_Assignment_
Below are some records: retype them all exactly, but not the pictures.

Supplied data section start

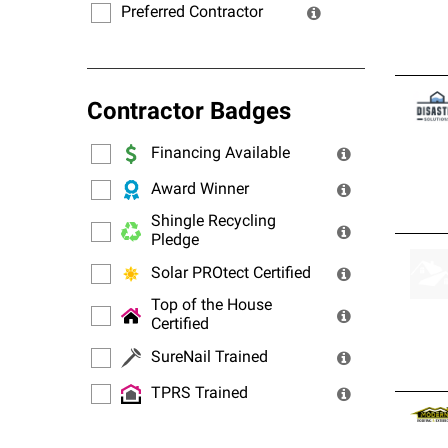
Preferred Contractor
Contractor Badges
Financing Available
Award Winner
Shingle Recycling
Pledge
Solar PROtect Certified
Top of the House
Certified
SureNail Trained
TPRS Trained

Supplied data section end

_Worked solution_
Preferred Contractor
Contractor Badges
Financing Available
Award Winner
Shingle Recycling
Pledge
Solar PROtect Certified
Top of the House
Certified
SureNail Trained
TPRS Trained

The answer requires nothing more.